You would have birds in poor condition if bugs and greens made up 70% and seeds made up 30%.

Bears are omnivores to, but that does not begin to describe the needs of chickens. A lot of animals are omnivores.
 
I was going to say, "Wait a minute!", but then I got what your saying.

The organic, no-grain dairy guys don't graze short, lush grass because it's too rich and digestible. They prefer taller, more fibrous grass. Some of the high production dairy herds add a pound or two of straw to the ration to slow rate of passage. Adding straw can also help with some health problems.

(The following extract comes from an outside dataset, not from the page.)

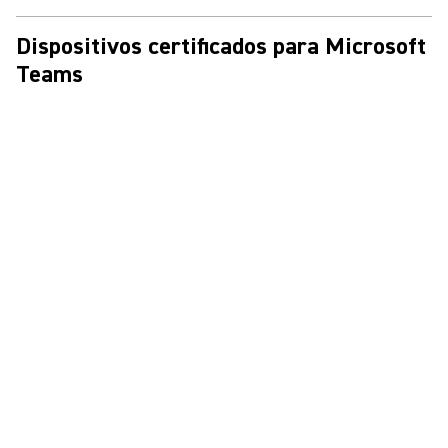
Dispositivos certificados para Microsoft
Teams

Are you familiar with the term "Hunger Gap"? That is where some with cattle etc. might restrain their animals from grazing fully early in the spring. They would consider it too rich, and they would limit graze them, continuing with hay for a time longer. That is precisely the forage our birds would do the best on. The young tender lush growth instead of the later mature, coarse, fibrous growth.
 
In answer to geroges question . . .

ANd to OCAP too!! lol

I was afraid of making a drastic mistake if I bought good heritage stock. I had read over and over that noobies quit after a few years. I was terrified that I could never do well by these birds . . . so better to not try. Well how stupid was that thinking!!! What IF I WAS one of those that kept at it for 5 years, and if only 5 years perhaps my kids would know enough to one day give it a go themselves in the future . . .and what IF my stock got others started , and what if I did last 20 years in breeding . . . . as I did with horses, and sheep. So about a year ago I did jump in THREE years after getting my box of hatchery pullets . . . . and I still feel like I will make mistakes, and that terrifies me BUT I know if I don't make a move the birds will decide for me, as roosters will have their way, and nature will decide . . . .I just need to jump in and give it a try.

SO I need to
1. band every bird
2. count number of pullets for each of the 3 pens
3. select one male for each pen
4. find 3 pens to keep the breeder birds in

One thing I like to do is watch the males while out and about. I see one male that was picked on and go bloodied. . . should he be culled on that basis alone??? Other males have a waddling gait and I think, he is wide, and moves more like a CX---but is he too wide, does that effect mobility if too extreme, and what is too extreme for a buckeye???????

Ya, I'm chicken.
 
Quote:
Nice ly said George-- You solidified my thoughts in to something useful. Green are always good in addition to seeds. THis makes sense now. IMO when chicks can pick their food they take the softest, most tender, shoots. ANd look for the insects that abound in the greens.

What greens do you feed in the winter months if I might ask? Perhaps are region allows for fresh picked greens.

And yes, my ducks are master foragers. Grass for sure. And oddly they find leave piles and sift thru to get insects etc. They rather prefer the latter for most of their time foraging. Of course right now they all sit out on the rails, off the snow and waiting out the day.